**** Data in this exercise

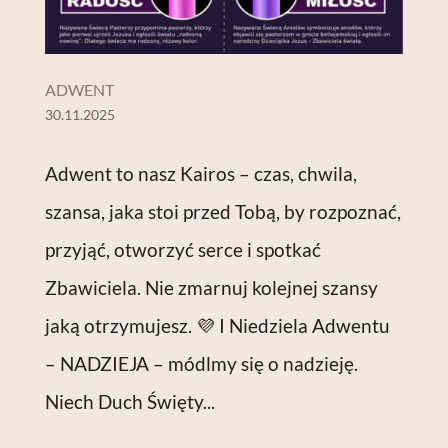
ADWENT
30.11.2025
Adwent to nasz Kairos – czas, chwila,
szansa, jaka stoi przed Tobą, by rozpoznać,
przyjąć, otworzyć serce i spotkać
Zbawiciela. Nie zmarnuj kolejnej szansy
jaką otrzymujesz. 💜 I Niedziela Adwentu
– NADZIEJA – módlmy się o nadzieję.
Niech Duch Święty...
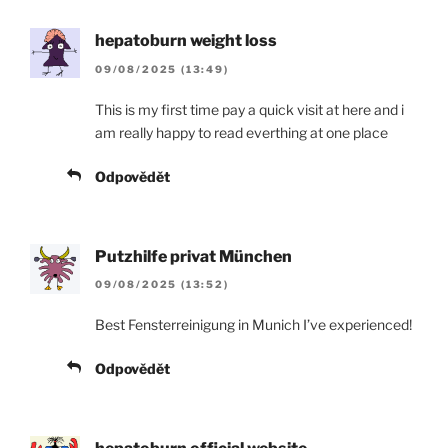
hepatoburn weight loss
09/08/2025 (13:49)
This is my first time pay a quick visit at here and i
am really happy to read everthing at one place
Odpovědět
Putzhilfe privat München
09/08/2025 (13:52)
Best Fensterreinigung in Munich I’ve experienced!
Odpovědět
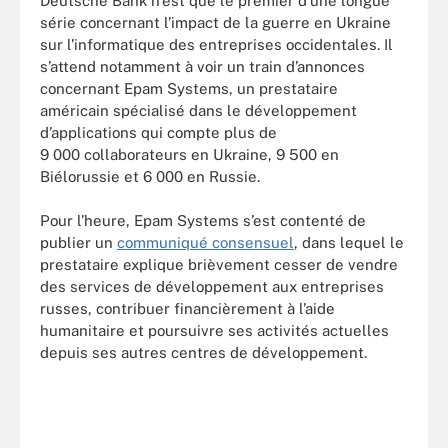
Deutsche Bank n’est que le premier d’une longue
série concernant l’impact de la guerre en Ukraine
sur l’informatique des entreprises occidentales. Il
s’attend notamment à voir un train d’annonces
concernant Epam Systems, un prestataire
américain spécialisé dans le développement
d’applications qui compte plus de
9 000 collaborateurs en Ukraine, 9 500 en
Biélorussie et 6 000 en Russie.
Pour l’heure, Epam Systems s’est contenté de
publier un
communiqué consensuel
, dans lequel le
prestataire explique brièvement cesser de vendre
des services de développement aux entreprises
russes, contribuer financièrement à l’aide
humanitaire et poursuivre ses activités actuelles
depuis ses autres centres de développement.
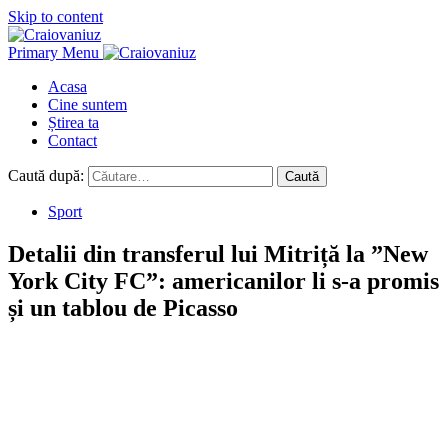
Skip to content
Primary Menu
Acasa
Cine suntem
Știrea ta
Contact
Caută după:
Sport
Detalii din transferul lui Mitriță la ”New
York City FC”: americanilor li s-a promis
și un tablou de Picasso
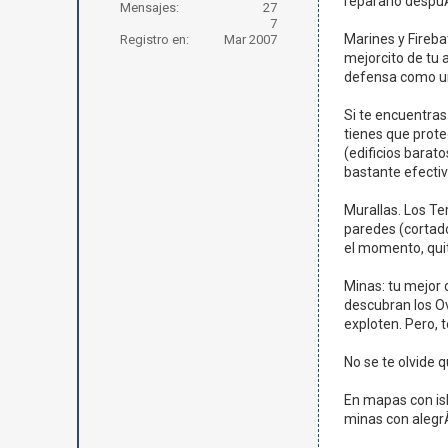
repararlo despu
Mensajes:
27
7
Marines y Fireba
Registro en:
Mar 2007
mejorcito de tu 
defensa como un
Si te encuentras
tienes que prote
(edificios barat
bastante efectiv
Murallas. Los Te
paredes (cortado
el momento, quit
Minas: tu mejor 
descubran los Ov
exploten. Pero,
No se te olvide q
En mapas con is
minas con alegrÃ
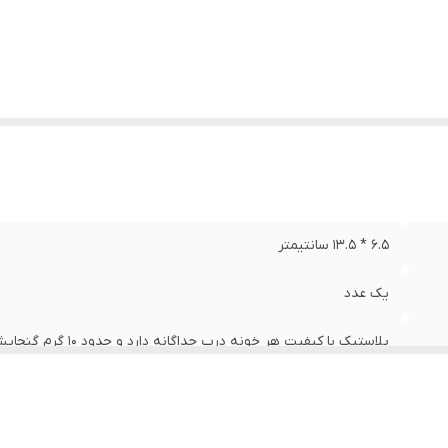
۶.۵ * ۱۳.۵ سانتیمتر
یک عدد
پلاستیک با کیفیت هر خونه درب جداگانه دارد و حدود ۱۰ گرم گنجایش منجوق دارد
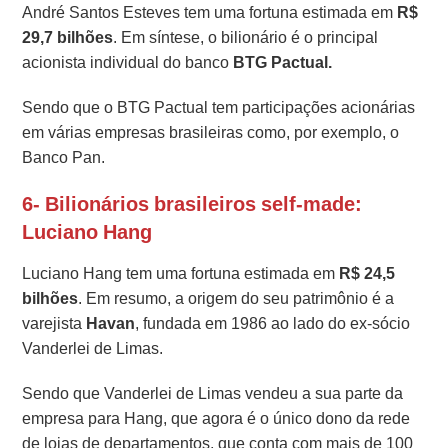
André Santos Esteves tem uma fortuna estimada em
R$
29,7 bilhões
. Em síntese, o bilionário é o principal
acionista individual do banco
BTG Pactual.
Sendo que o BTG Pactual tem participações acionárias
em várias empresas brasileiras como, por exemplo, o
Banco Pan.
6- Bilionários brasileiros self-made:
Luciano Hang
Luciano Hang tem uma fortuna estimada em
R$ 24,5
bilhões
. Em resumo, a origem do seu patrimônio é a
varejista
Havan
, fundada em 1986 ao lado do ex-sócio
Vanderlei de Limas.
Sendo que Vanderlei de Limas vendeu a sua parte da
empresa para Hang, que agora é o único dono da rede
de lojas de departamentos, que conta com mais de 100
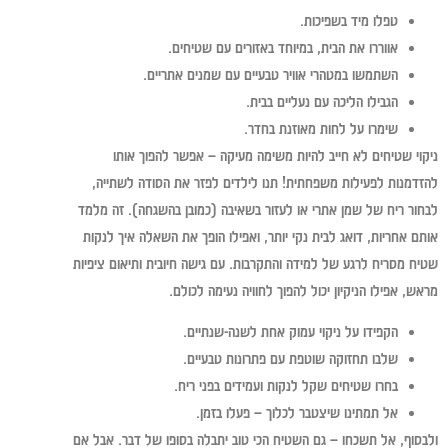
טפלו מיד בשפיכות.
אווררו את הבית, במיוחד באזורים עם שטיחים.
השתמשו במטהרי אוויר טבעיים עם שמנים אתריים.
הגבילו הליכה עם נעליים בבית.
שימרו על לחות מאוזנת בחדר.
ניקוי שטיחים לא חייב להיות משימה מעיקה – אפשר להפוך אותו
להזדמנות לפעילות משפחתית! תנו לילדים לפזר את הסודה לשתייה,
לבחור ריח של שמן אתרי או לעזור בשאיבה (כמובן בהשגחה). זה מלמד
אותם אחריות, דואג לבית נקי יותר, ואפילו הופך את השאלה איך לנקות
שטיח מסריח לרגע של למידה והתקרבות. עם גישה חיובית ותיאום ציפיות
מראש, אפילו הניקיון יכול להפוך לחוויה נעימה לכולם.
הקפידו על ניקוי עמוק אחת לשנה-שנתיים.
שלבו תחזוקה שוטפת עם פתרונות טבעיים.
בחרו שטיחים שקל לנקות ועמידים בפני ריח.
אל תמתינו שיצטבר לכלוך – פעלו בזמן.
ולבסוף, אל תשכחו – גם השטיח הכי טוב יתבלה בסופו של דבר. אבל אם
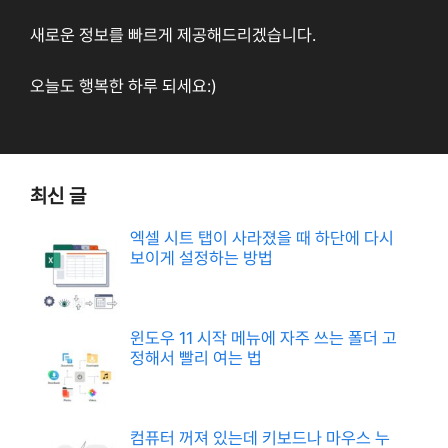
새로운 정보를 빠르게 제공해드리겠습니다.
오늘도 행복한 하루 되세요:)
최신 글
엑셀 시트 탭이 사라졌을 때 하단에 다시
보이게 설정하는 방법
윈도우 11 시작 메뉴에 자주 쓰는 폴더 고
정해서 빨리 여는 법
컴퓨터 꺼져 있는데 키보드나 마우스 누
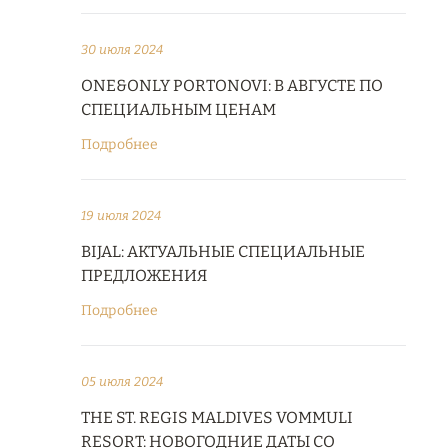
30 июля 2024
ONE&ONLY PORTONOVI: В АВГУСТЕ ПО
СПЕЦИАЛЬНЫМ ЦЕНАМ
Подробнее
19 июля 2024
BIJAL: АКТУАЛЬНЫЕ СПЕЦИАЛЬНЫЕ
ПРЕДЛОЖЕНИЯ
Подробнее
05 июля 2024
THE ST. REGIS MALDIVES VOMMULI
RESORT: НОВОГОДНИЕ ДАТЫ СО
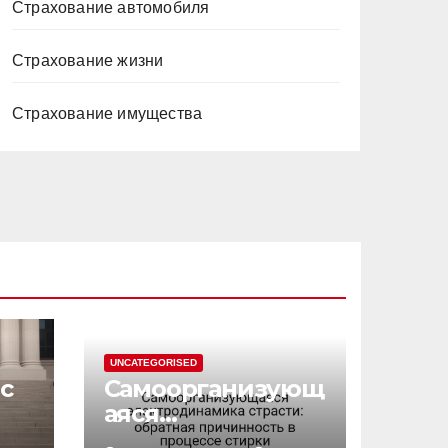
Страхование автомобиля
Страхование жизни
Страхование имущества
UNCATEGORISED
с
Самоорганизующ
аяся
электродинамик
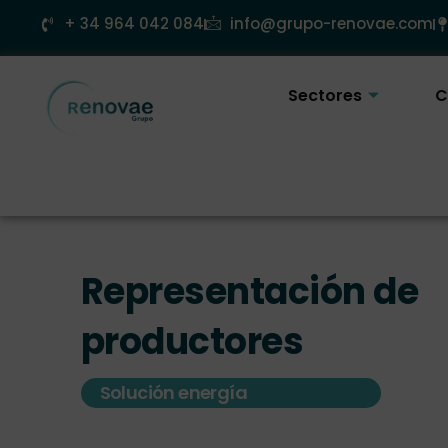
Ir
+ 34 964 042 084
info@grupo-renovae.com
al
contenido
Sectores
C
Representación de
productores
Solución energía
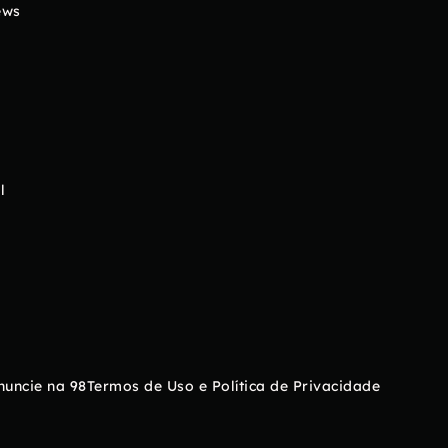
ews
l
nuncie na 98
Termos de Uso e Política de Privacidade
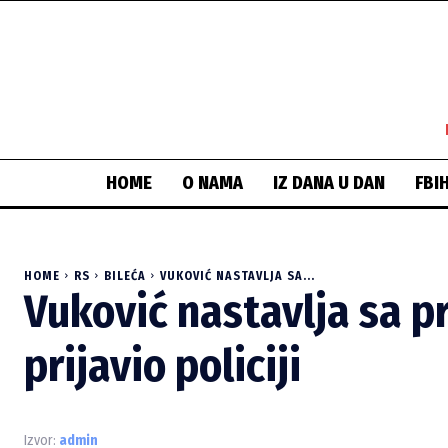
HOME
O NAMA
IZ DANA U DAN
FBI
HOME
RS
BILEĆA
VUKOVIĆ NASTAVLJA SA...
Vuković nastavlja sa p
prijavio policiji
Izvor:
admin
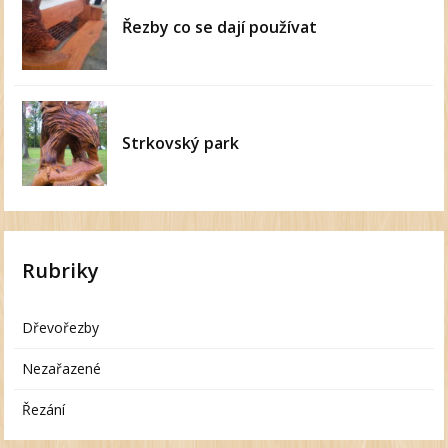
Řezby co se dají používat
Strkovský park
Rubriky
Dřevořezby
Nezařazené
Řezání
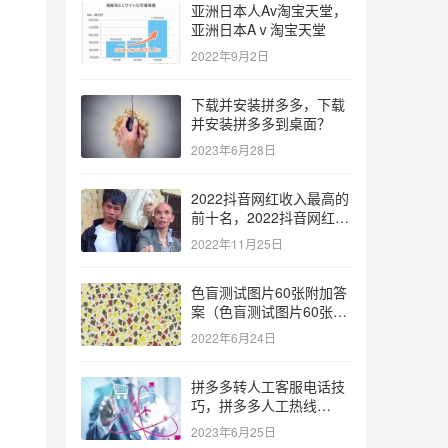
亚洲日本人Av淘宝天堂，
亚洲日本Aⅴ淘宝天堂
2022年9月2日
下载并安装拼多多，下载
并安装拼多多到桌面？
2023年6月28日
2022抖音网红收入最高的
前十名，2022抖音网红收
入最高的前十名有哪些？
2022年11月25日
色盲测试图片60张附加答
案（色盲测试图片60张复
杂）
2022年6月24日
拼多多转人工客服电话技
巧，拼多多人工热线
9541344？
2023年6月25日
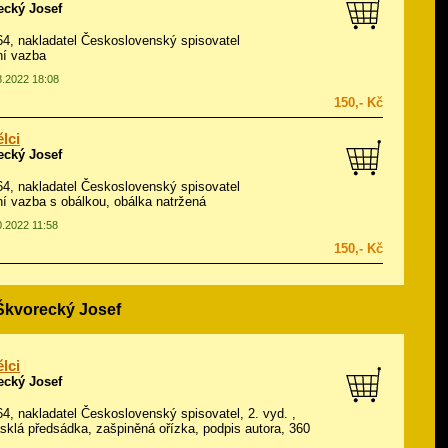
ecký Josef
964, nakladatel Československý spisovatel
ní vazba
8.2022 18:08
150,- Kč
lci
ecký Josef
964, nakladatel Československý spisovatel
í vazba s obálkou, obálka natržená
0.2022 11:58
150,- Kč
 Škvorecký Josef
lci
ecký Josef
964, nakladatel Československý spisovatel, 2. vyd. ,
asklá předsádka, zašpiněná ořízka, podpis autora, 360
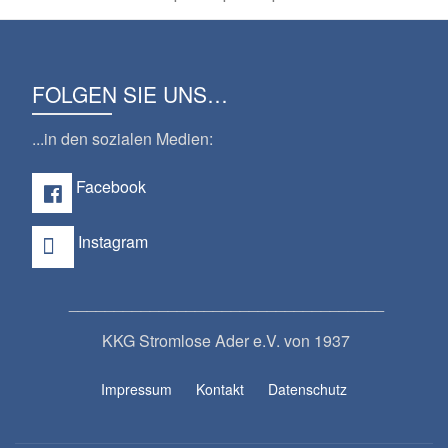
FOLGEN SIE UNS…
...in den sozialen Medien:
Facebook
Instagram
___________________________________
KKG Stromlose Ader e.V. von 1937
S
Impressum
Kontakt
Datenschutz
e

********

The problem: Go through the listing above and return every line where the word "dans" occurs.

Task output:
américain spécialisé dans le développement
, dans lequel le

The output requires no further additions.